The team kills Salim, enraging Baba Sikander. They later ambush Baba Sikander's guesthouse, where he is supposed to be having a meeting with his business partners. But it is a trap. A gunfight ensues with Karan's team trapped in the house. Arjun sacrifices his life to allow the others to escape. After Arjun's death, Karan tries to disown the rest of the team and continue the quest alone to avoid endangering them, but they all insist on avenging Arjun's death.

They discover Baba Sikander's location - a German town near the French border. Based on their previous knowledge of Sikander's network, they assume he will go to a nearby hotel for a meeting. As Germany has no extradition treaty with India, but France does, they plan to divert Sikander's car, to make him drive through French territory, where Interpol would await him. But Sikander realises the plan and does not enter France. Karan's team then ambushes Sikander's convoy, killing his bodyguards. They drag him across the French border and Interpol arrests him.

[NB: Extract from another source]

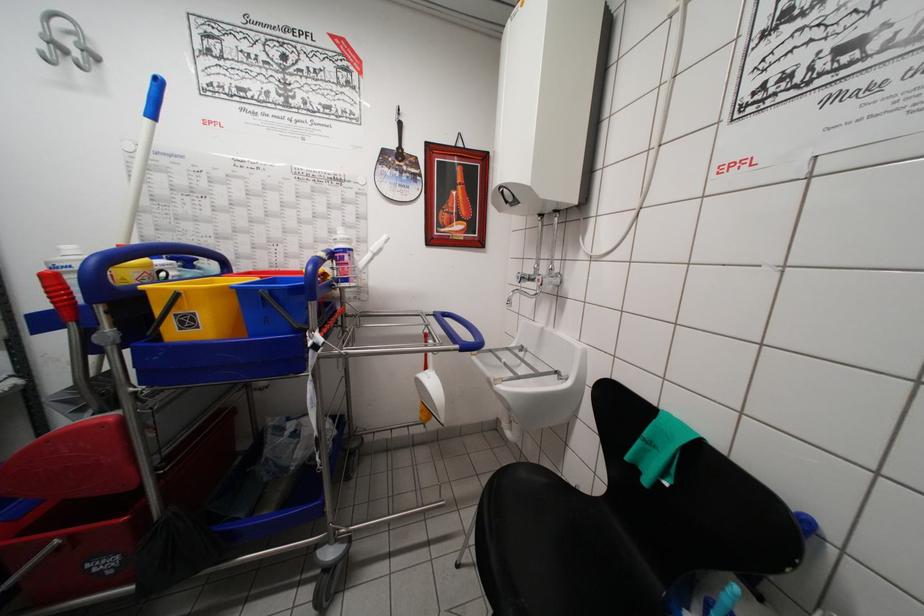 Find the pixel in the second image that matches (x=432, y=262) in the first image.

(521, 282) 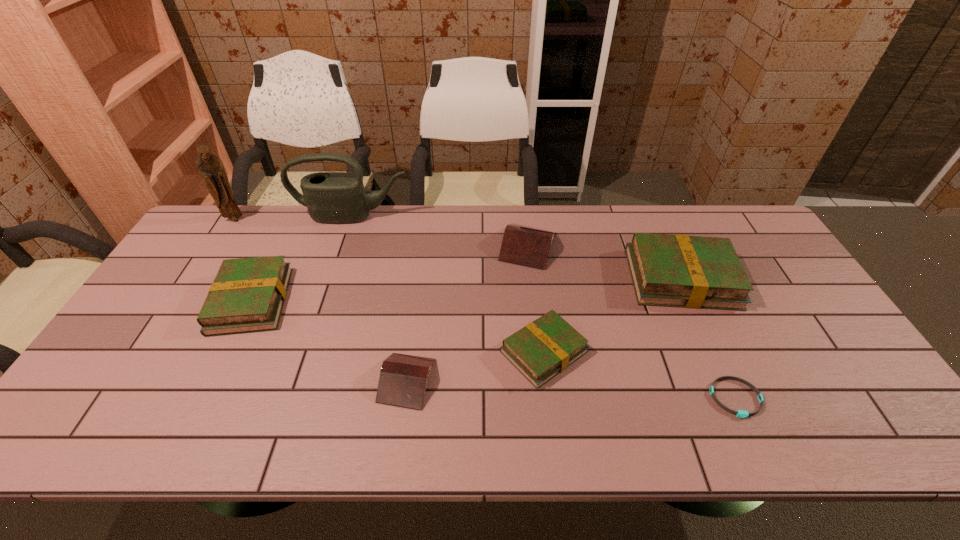 Where is `figurine`? The height and width of the screenshot is (540, 960). figurine is located at coordinates (209, 166).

Baba Sikander is later extradited to India. Karan is hailed as a national hero. Anjali reconciles with him. He marries Priya and they adopt Arjun's daughter.

==Cast==
- Mithun Chakraborty as Baba Sikander
- Rahul Khanna as Karan Singh
- John Abraham as Abhimanyu Singh
- Arjun Rampal as Arjun Srivastav
- Ameesha Patel as Priya Desai
- Lara Dutta as Sonia Singh
- Milind Gunaji as Aftab
- Chunky Pandey as Sadela Salim
- Asrani as Kishorilal
- Avtar Gill as Farid Chacha
- Prithvi Zutshi as Kantilal Shah's employee
- Ritu Shivpuri as Anjali Shah
- Madan Joshi as Kantilal Shah
- Swini Khara as Ayesha Srivastav: Arjun's daughter

==Soundtrack==

| No. | Title | Playback | Length |
|---|---|---|---|
| 1. | "Anderlu Menderlu" | Anu Malik, Sonu Nigam, Sunidhi Chauhan, Shreya Ghoshal |  |
| 2. | "Anderlu Manderlu" (Remix) | Anu Malik, Sonu Nigam, Sunidhi Chauhan, Shreya Ghoshal |  |
| 3. | "Bechain Mera Dil" | Alka Yagnik, Udit Narayan |  |
| 4. | "Dil Mein Hulchul" | Sunidhi Chauhan, K.K., Kunal Ganjawala |  |
| 5. | "Dua Karna" | Sunidhi Chauhan |  |
| 6. | "Meri Zindagi Mein" | Gayatri Ganjawala |  |

==Critical response==
Namrata Joshi of Outlook India gave the film 1 out of 5 stars, writing: "So terribly infantile and hackneyed that it seems to have been deliberately manufactured for a kindergarten audience." Jaspreet Pandohar of BBC.com gave the film 2 out of 5 stars, writing: "Sadly, the ending is as obvious as the love story sub-plots, and you never really fear the wrath of Sikander, played by 80s Bollywood disco king Chakraborty (India's answer to John Travolta post his Saturday Night Fever heyday). Even Bhatt's execution of Matrix-style action scenes and overuse of hapless goons is predictable. What could have been a stylish vendetta flick turns out to be 'time pass' - Indian slang for average." Merril Diniz of Rediff.com wrote: "If you're a die-hard John Abraham fan, then go ahead and watch the film because he looks like a million bucks and delivers a good performance. But there's not much else to hold your interest for three whole hours."